Sesko: Another Casualty of Football's Unforgiving Conveyor Belt of Hot Takes and Internet Jokes

Picture this: a happy Rasmus Højlund in a Napoli shirt. Next, juxtapose that with a sad-looking the Slovenian forward in a Manchester United kit, looking as if he just missed an open goal. Don't worry locating an actual photo of him missing; background information is the enemy. Now, add statistics in a large, comical font. Don't forget some emoticons. Post the image across all platforms.

Will you point out that Højlund's tally features strikes in the Champions League while Sesko isn't playing in Europe? Certainly not. Nor would you note that several of Højlund's goals came against Belarus and Greece, or that Denmark is much stronger to Sesko's Slovenia and generates far more scoring opportunities. If you run social media for a large outlet, raw interaction is your livelihood, United are the prime target, and context is your sworn enemy.

Thus the cycle of content spins. Your next task is to scan a 44-minute interview featuring the legendary goalkeeper and find the part where he calls the signing of Sesko "weird". Just before, where Schmeichel prefaces his remarks by saying, "Nothing negative to say about Benjamin Sesko"... yes, cut that. No one wants that. Just ensure "strange" and "Sesko" are paired in the headline. The audience will be outraged.

This Time of Promise and Premature Judgment

The heart of fall has long been one of my preferred periods to watch football. Leaves fall, the wind turns, squads and strategies are newly formed, all is novel and yet everything is beginning to form. Key players of the season ahead are planting their flags. The transfer window is shut. Nobody is mentioning the multiple trophies yet. All teams are in contention. At this precise point, all is possibility.

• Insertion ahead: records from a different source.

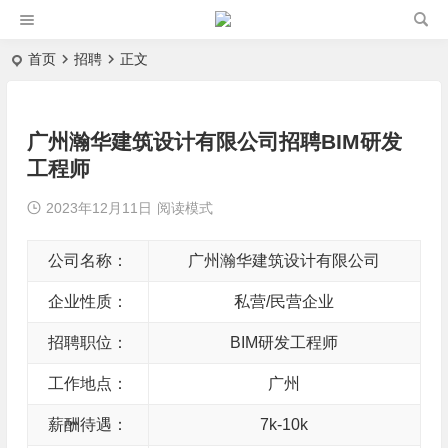
首页
招聘
正文
广州瀚华建筑设计有限公司招聘BIM研发
工程师
2023年12月11日
阅读模式
公司名称：
广州瀚华建筑设计有限公司
企业性质：
私营/民营企业
招聘职位：
BIM研发工程师
工作地点：
广州
薪酬待遇：
7k-10k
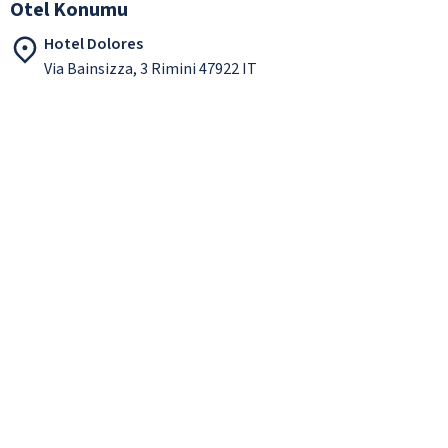
Otel Konumu
Hotel Dolores
Via Bainsizza, 3 Rimini 47922 IT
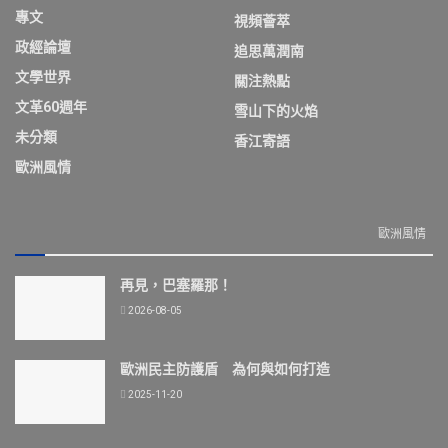
專文
視頻薈萃
政經論壇
追思萬潤南
文學世界
關注熱點
文革60週年
雪山下的火焰
未分類
香江寄語
歐洲風情
歐洲風情
再見，巴塞羅那！
2026-08-05
歐洲民主防護盾 為何與如何打造
2025-11-20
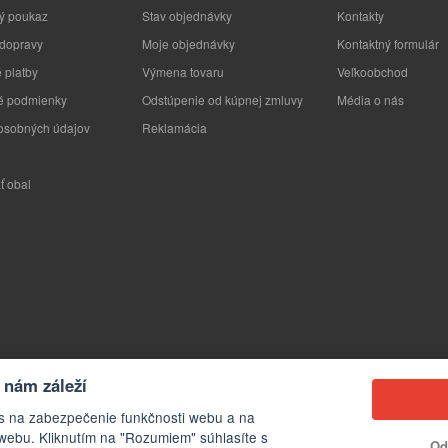
ý poukaz
Stav objednávky
Kontakty
 dopravy
Moje objednávky
Kontaktný formulár
 platby
Výmena tovaru
Veľkoobchod
 podmienky
Odstúpenie od kúpnej zmluvy
Média o nás
osobných údajov
Reklamácia
ť obal
nám záleží
s na zabezpečenie funkčnosti webu a na
webu. Kliknutím na "Rozumiem" súhlasíte s
Od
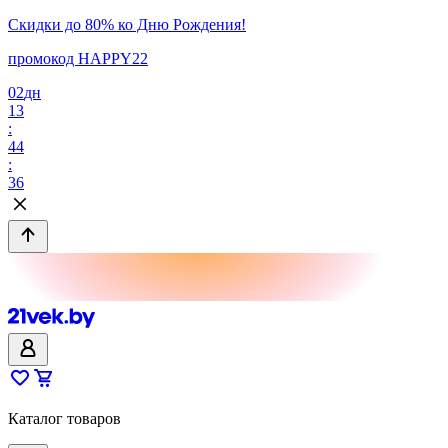
Скидки до 80% ко Дню Рождения!
промокод HAPPY22
02
дн
13
:
44
:
36
Каталог товаров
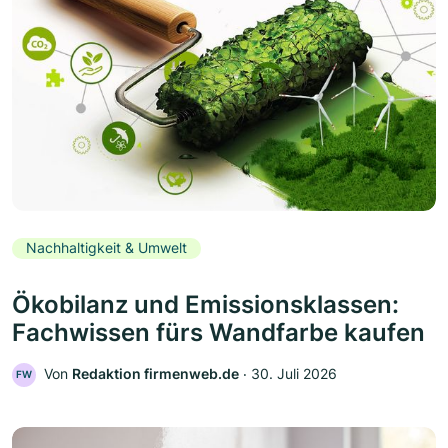
Nachhaltigkeit & Umwelt
Ökobilanz und Emissionsklassen:
Fachwissen fürs Wandfarbe kaufen
Von
Redaktion firmenweb.de
‧
30. Juli 2026
FW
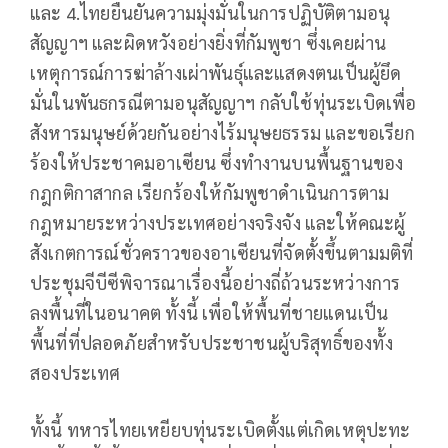
และ 4.ไทยยืนยันความมุ่งมั่นในการปฏิบัติตามอนุ
สัญญาฯ และผิดหวังอย่างยิ่งที่กัมพูชา ซึ่งเคยผ่าน
เหตุการณ์การฆ่าล้างเผ่าพันธุ์และแสดงตนเป็นผู้ยึด
มั่นในพันธกรณีตามอนุสัญญาฯ กลับใช้ทุ่นระเบิดเพื่อ
สังหารมนุษย์ด้วยกันอย่างไร้มนุษยธรรม และขอเรียก
ร้องให้ประชาคมอาเซียน ซึ่งทำงานบนพื้นฐานของ
กฎกติกาสากล เรียกร้องให้กัมพูชาดำเนินการตาม
กฎหมายระหว่างประเทศอย่างจริงจัง และให้คณะผู้
สังเกตการณ์ชั่วคราวของอาเซียนที่จัดตั้งขึ้นตามมติที่
ประชุมจีบีซีพิจารณาเรื่องนี้อย่างถี่ถ้วนระหว่างการ
ลงพื้นที่ในอนาคต ทั้งนี้ เพื่อให้พื้นที่ชายแดนเป็น
พื้นที่ที่ปลอดภัยสำหรับประชาชนผู้บริสุทธิ์ของทั้ง
สองประเทศ
ทั้งนี้ ทหารไทยเหยียบทุ่นระเบิดตั้งแต่เกิดเหตุปะทะ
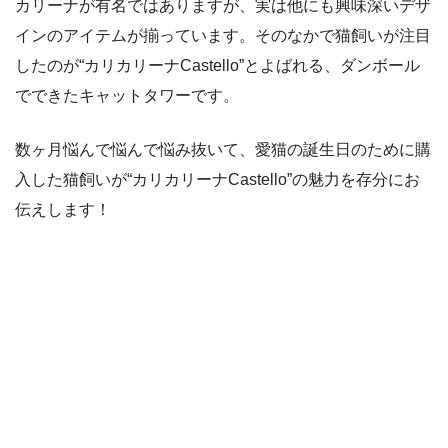
カリーナが有名ではありますが、実は他にも興味深いデザ
インのアイテムが揃っています。そのなかで猫飼いが注目
したのが“カリカリーナCastello”とよばれる、ダンボール
でできたキャットタワーです。
数ヶ月悩んで悩んで悩み抜いて、愛猫の誕生日のために購
入した猫飼いが“カリカリーナCastello”の魅力を存分にお
伝えします！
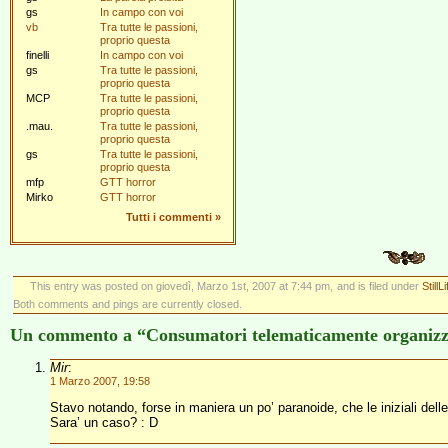
gs
In campo con voi
vb
Tra tutte le passioni,
proprio questa
finelli
In campo con voi
gs
Tra tutte le passioni,
proprio questa
MCP
Tra tutte le passioni,
proprio questa
.mau.
Tra tutte le passioni,
proprio questa
gs
Tra tutte le passioni,
proprio questa
mfp
GTT horror
Mirko
GTT horror
Tutti i commenti
»
This entry was posted on giovedì, Marzo 1st, 2007 at 7:44 pm, and is filed under
StillLi
Both comments and pings are currently closed.
Un commento a “Consumatori telematicamente organizz
Mir
:
1 Marzo 2007, 19:58
Stavo notando, forse in maniera un po’ paranoide, che le iniziali delle
Sara’ un caso? : D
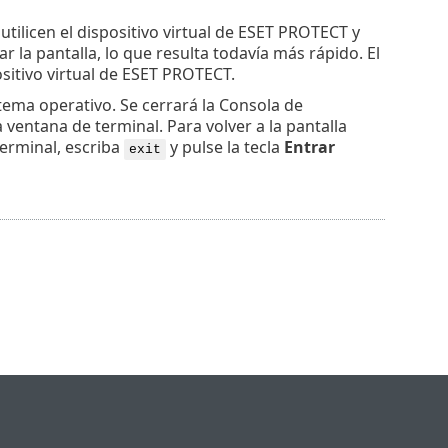
utilicen el dispositivo virtual de ESET PROTECT y
 la pantalla, lo que resulta todavía más rápido. El
ositivo virtual de ESET PROTECT.
istema operativo. Se cerrará la Consola de
 ventana de terminal. Para volver a la pantalla
terminal, escriba
y pulse la tecla
Entrar
exit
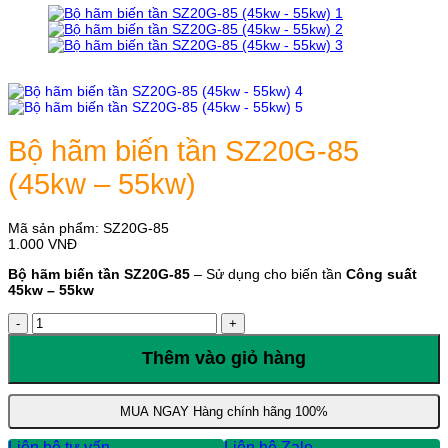
Bộ hãm biến tần SZ20G-85
(45kw – 55kw)
Mã sản phẩm:
SZ20G-85
1.000
VNĐ
Bộ hãm biến tần SZ20G-85
– Sử dụng cho biến tần
Công suất
45kw – 55kw
Bộ
hãm
biến
Thêm vào giỏ hàng
tần
SZ20G-
85
MUA NGAY
Hàng chính hãng 100%
(45kw
-
Liên hệ tư vấn
Liên hệ Zalo
55kw)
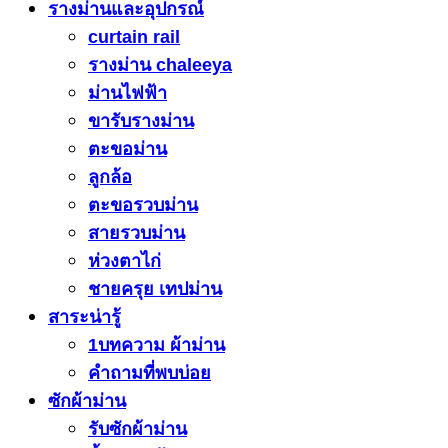
รางม่านและอุปกรณ์
curtain rail
รางม่าน chaleeya
ม่านไฟฟ้า
ขารับรางม่าน
ตะขอม่าน
ลูกล้อ
ตะขอรวบม่าน
สายรวบม่าน
ห่วงตาไก่
ชายครุย เทปม่าน
สาระน่ารู้
1บทความ ผ้าม่าน
คำถามที่พบบ่อย
ซักผ้าม่าน
รับซักผ้าม่าน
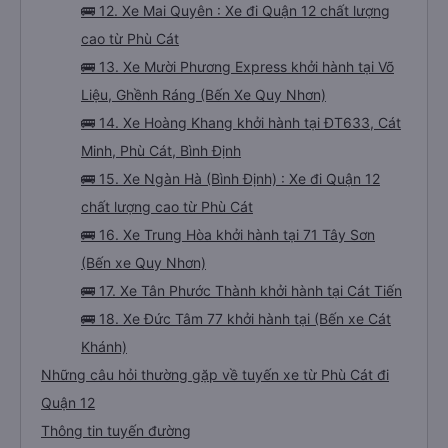
🚌 12. Xe Mai Quyên : Xe đi Quận 12 chất lượng
cao từ Phù Cát
🚌 13. Xe Mười Phương Express khởi hành tại Võ
Liệu, Ghềnh Ráng (Bến Xe Quy Nhơn)
🚌 14. Xe Hoàng Khang khởi hành tại ĐT633, Cát
Minh, Phù Cát, Bình Định
🚌 15. Xe Ngàn Hà (Bình Định) : Xe đi Quận 12
chất lượng cao từ Phù Cát
🚌 16. Xe Trung Hòa khởi hành tại 71 Tây Sơn
(Bến xe Quy Nhơn)
🚌 17. Xe Tân Phước Thành khởi hành tại Cát Tiến
🚌 18. Xe Đức Tâm 77 khởi hành tại (Bến xe Cát
Khánh)
Những câu hỏi thường gặp về tuyến xe từ Phù Cát đi
Quận 12
Thông tin tuyến đường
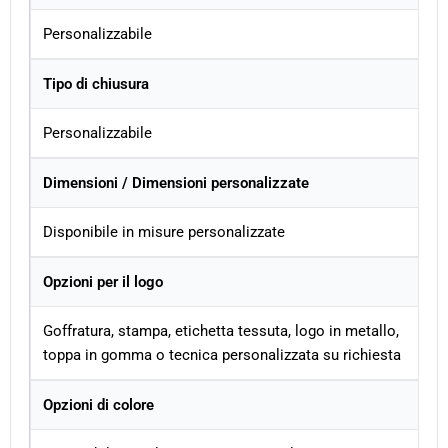
Personalizzabile
Tipo di chiusura
Personalizzabile
Dimensioni / Dimensioni personalizzate
Disponibile in misure personalizzate
Opzioni per il logo
Goffratura, stampa, etichetta tessuta, logo in metallo,
toppa in gomma o tecnica personalizzata su richiesta
Opzioni di colore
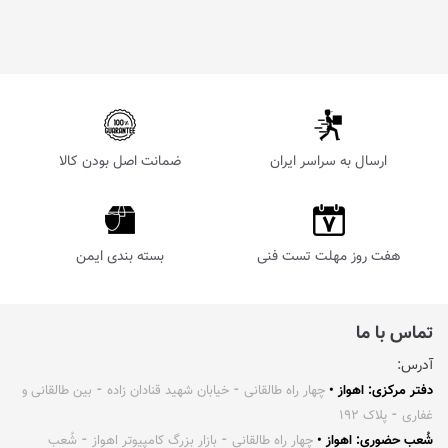
ارسال به سراسر ایران
ضمانت اصل بودن کالا
هفت روز مهلت تست فنی
بسته بندی ایمن
تماس با ما
آدرس:
دفتر مرکزی: اهواز •
چهار راه طالقانی ⁃ خیابان شهید قنادان زاده ⁃ بین طالقانی و
غفاری ⁃ پلاک ۱۹۲
شُعب حضوری: اهواز •
چهار راه طالقانی ⁃ بازار بزرگ کامپیوتر اهواز ⁃ شُعب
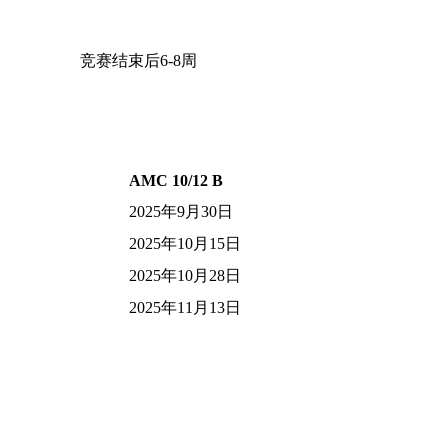
竞赛结束后6-8周
AMC 10/12 B
2025年9月30日
2025年10月15日
2025年10月28日
2025年11月13日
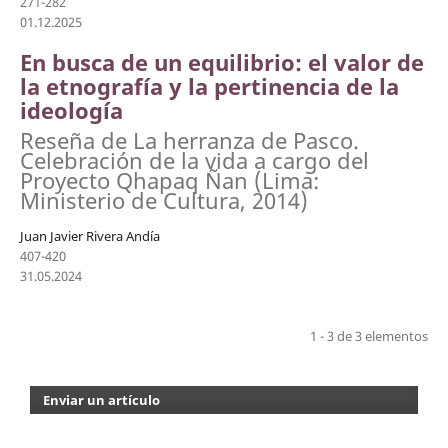
271-282
01.12.2025
En busca de un equilibrio: el valor de
la etnografía y la pertinencia de la
ideología
Reseña de La herranza de Pasco.
Celebración de la vida a cargo del
Proyecto Qhapaq Ñan (Lima:
Ministerio de Cultura, 2014)
Juan Javier Rivera Andía
407-420
31.05.2024
1 - 3 de 3 elementos
Enviar un artículo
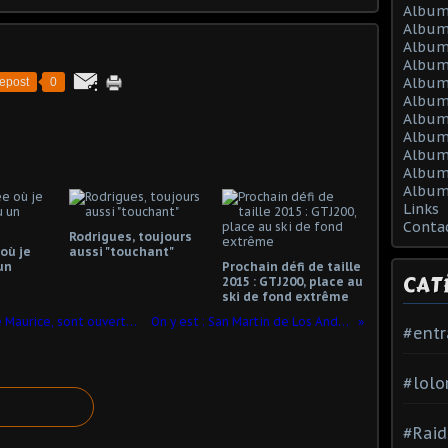
Album
Album
Album
Album
Album
epost
0
Album
Album 
Album 
Album
Album
Album
Links
Conta
Rodrigues, toujours
 où je
aussi "touchant"
un
Prochain défi de taille
CAT
2015 : GTJ200, place au
ski de fond extrême
Les inscriptions pour le Dodo Trail, île Maurice, sont ouvertes
On y est : San Martin de Los Andes
#ent
#lolo
#Raid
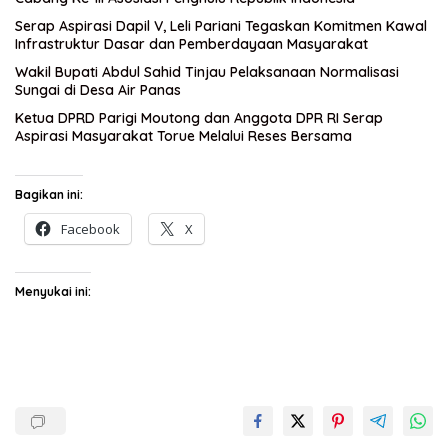
Serap Aspirasi Dapil V, Leli Pariani Tegaskan Komitmen Kawal
Infrastruktur Dasar dan Pemberdayaan Masyarakat
Wakil Bupati Abdul Sahid Tinjau Pelaksanaan Normalisasi
Sungai di Desa Air Panas
Ketua DPRD Parigi Moutong dan Anggota DPR RI Serap
Aspirasi Masyarakat Torue Melalui Reses Bersama
Bagikan ini:
Facebook
X
Menyukai ini:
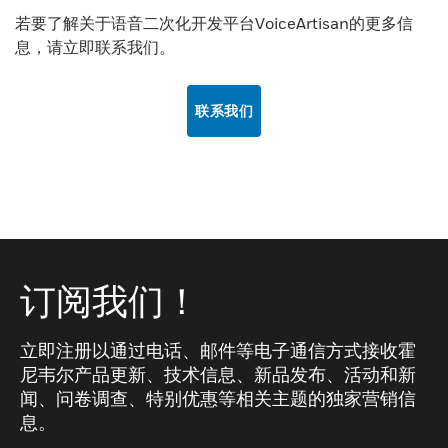
若要了解关于语音二次化开发平台VoiceArtisan的更多信
息，请立即联系我们。
联系我们
订阅我们！
立即注册以通过电话、邮件等电子通信方式接收霍
尼韦尔产品更新、技术信息、新品发布、活动和新
闻、问卷调查、特别优惠等相关主题的独家营销信
息。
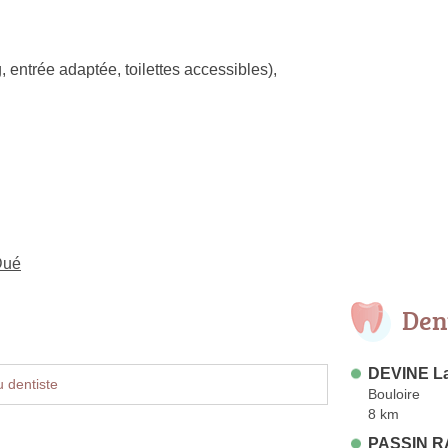
, entrée adaptée, toilettes accessibles)
,
Dué
Den
DEVINE L
 dentiste
Bouloire
8 km
PASSIN R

However, for similar reasons, this period has also been one of my most disliked times to read about football. For while no outcomes are decided, something must always be getting settled. Jack Grealish is resurgent. The German talent has been a major letdown. Could Semenyo be the top performer in the league at this moment? We need an answer now.

Sesko as The Prime Example

In many ways, Sesko feels like the archetype in this respect, a player inextricably trapped between football's opposing, unavoidable forces. The need to withhold final conclusions, allowing technical development and strategic understanding to mature. And the imperative to generate instant definitive judgment, a constant stream of takes and memes, context-free criticisms and meaningless contrasts, a puzzle that can never truly be solved.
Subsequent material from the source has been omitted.